J'ai vu hier SANS FILTRE le dernier film de Ruben Östlund qui a gagné la Palme d'Or du festival de Cannes cette année.

Voici le synopsis:

Après la Fashion Week, Carl et Yaya, couple de mannequins et influenceurs, sont invités sur un yacht pour une croisière de luxe. Tandis que l’équipage est aux petits soins avec les vacanciers, le capitaine refuse de sortir de sa cabine alors que le fameux dîner de gala approche. Les événements prennent une tournure inattendue et les rapports de force s'inversent lorsqu'une tempête se lève et met en danger le confort des passagers.

Avant de vous livrer certains commentaires personnels je vous invite à lire cette critique très complète et assez pertinente qui se rapproche de mon propre point de vue.

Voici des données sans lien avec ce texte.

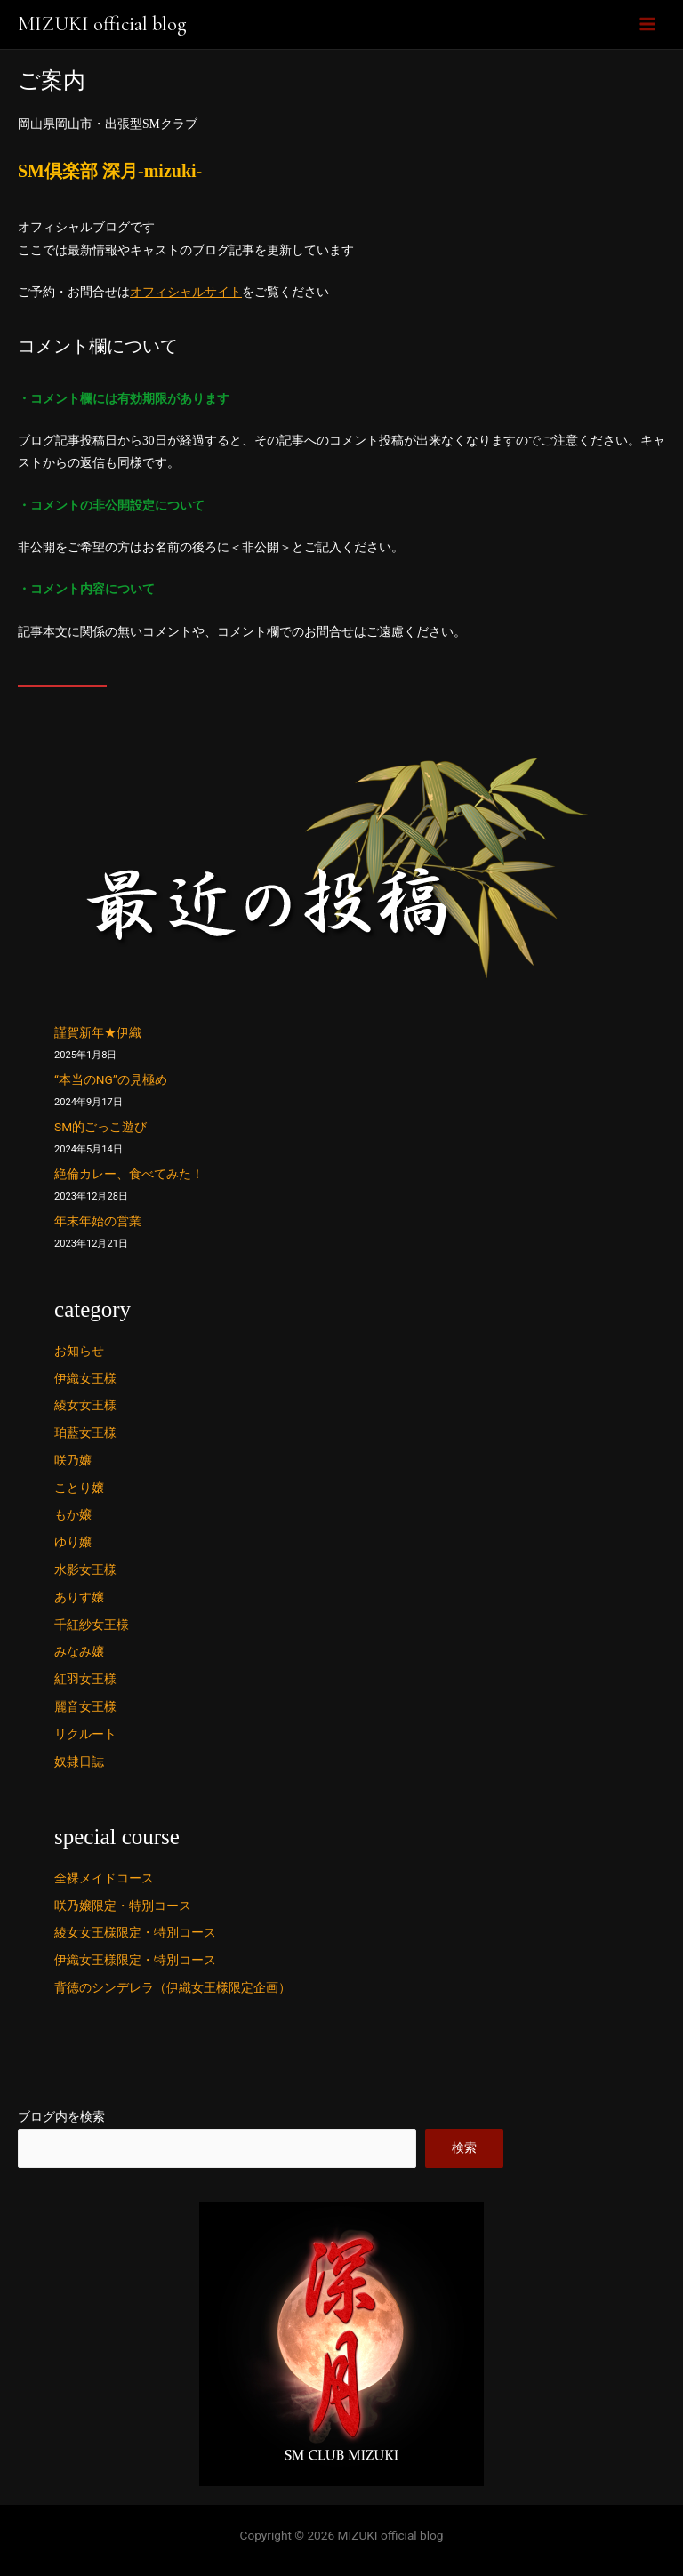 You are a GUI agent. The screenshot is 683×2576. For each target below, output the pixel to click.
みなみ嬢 (79, 1651)
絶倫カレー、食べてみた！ (129, 1174)
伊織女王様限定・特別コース (135, 1960)
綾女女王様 (85, 1405)
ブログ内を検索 (61, 2116)
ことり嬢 (79, 1488)
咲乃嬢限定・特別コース (122, 1905)
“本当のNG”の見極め (110, 1079)
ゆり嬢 (73, 1542)
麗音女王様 (85, 1706)
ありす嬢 (79, 1597)
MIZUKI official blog (102, 24)
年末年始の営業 (97, 1221)
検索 (464, 2147)
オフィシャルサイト (186, 292)
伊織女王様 (85, 1378)
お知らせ (79, 1351)
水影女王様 (85, 1569)
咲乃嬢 (73, 1460)
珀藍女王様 (85, 1432)
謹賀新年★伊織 (97, 1032)
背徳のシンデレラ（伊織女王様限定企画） (172, 1987)
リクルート (85, 1734)
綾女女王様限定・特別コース (135, 1932)
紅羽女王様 (85, 1679)
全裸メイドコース (104, 1878)
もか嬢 (73, 1514)
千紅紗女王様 (91, 1624)
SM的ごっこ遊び (100, 1126)
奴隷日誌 (79, 1761) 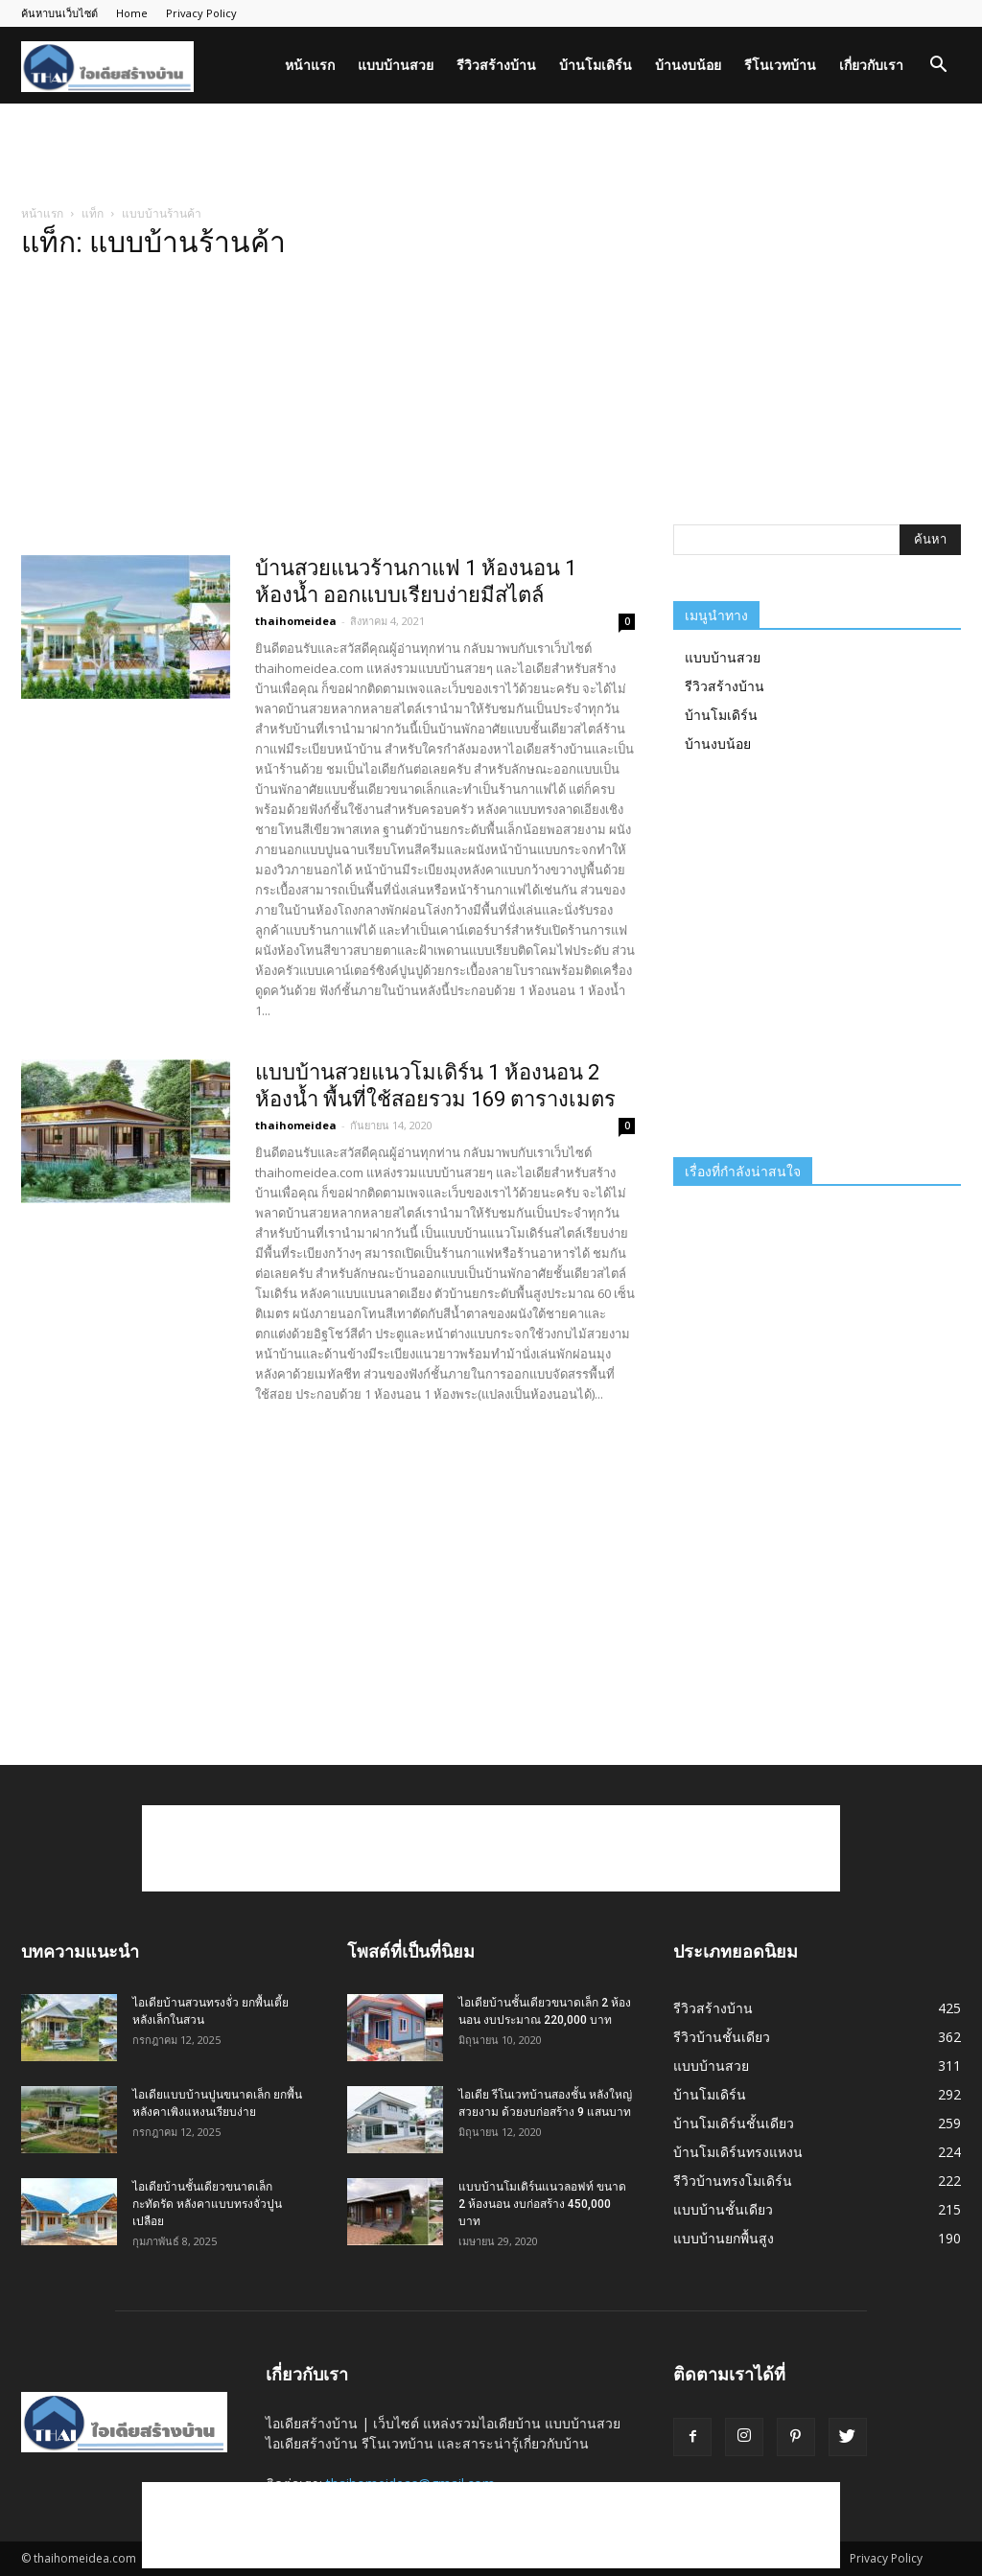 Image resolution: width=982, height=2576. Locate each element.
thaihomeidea (296, 621)
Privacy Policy (201, 13)
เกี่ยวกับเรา (871, 65)
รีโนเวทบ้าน (780, 65)
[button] (938, 67)
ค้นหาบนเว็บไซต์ (59, 13)
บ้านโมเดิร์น (595, 65)
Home (132, 13)
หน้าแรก (310, 65)
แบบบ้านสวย (395, 65)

Ce qui m'a un peu gêné dans cette oeuvre ce sont d'abord les longueurs. Par exemple, au début du film,  Carl fait toute une scène à Yaya qui, bien que gagnant bien plus d'argent que lui, le laisse de manière assez hypocrite payer l'addition d'un restaurant. La scène est pertinente car elle est nécessaire pour comprendre le propos de l'auteur sur le néoféminisme actuel mais elle dure bien trop longtemps. Östlund en fait des tonnes et on se demande bien pourquoi. Le spectateur pouvait capter son propos en quelques minutes. Le film dure 2 heures 29 minutes et moi j'aurais pu couper une bonne demi-heure afin de donner plus de rythme au récit.

Nous voici donc plongés dans un huis-clos d'influenceurs hypernarcissiques et de bourgeois très aisés qui ont bâti des fortunes rapidement, des bourgeois souvent assez dépourvus de morale (comme l'un des couples à bord qui est propriétaire d'un quasi monopole sur la fabrication de grenades de guerre).

La croisière commence plutôt bien et l'organisation de la vie à bord du grand yacht de luxe est une parfaite métaphore de notre société, de sa fausse morale, de son cynisme et de ses discriminations sociales. Tout cela est traité avec dérision et drôlerie. Östlund manie particulièrement bien l'humour absurde.

Le périple des vacanciers, suite à une série d'événements que je ne révélerai pas, va aller de mal en pis, pour finalement virer carrément au cauchemar avec un groupe de survivants échoués sur une île déserte. C'est là que la fable du metteur en scène prend tout son sens: il se produira dans ce groupe un certain nombre d'inversions des rôles sociaux et des responsabilités assez jubilatoires.

Beaucoup d'ironie de la part d'Östlund. Un regard cruel posé sur l'hypocrisie du monde bourgeois, sur sa superficialité, son égocentrisme, sa mesquinerie mais aussi un regard très moqueur sur nos nouvelles morales wokistes et sur la cancel culture...Parfois ce qui se produit est tellement énorme qu'on hurle de rire (un humour digne du feu magazine HARA KIRI...un humour assez scatologique aussi).

Difficile de ne pas penser à Marco Ferreri et à sa GRANDE BOUFFE.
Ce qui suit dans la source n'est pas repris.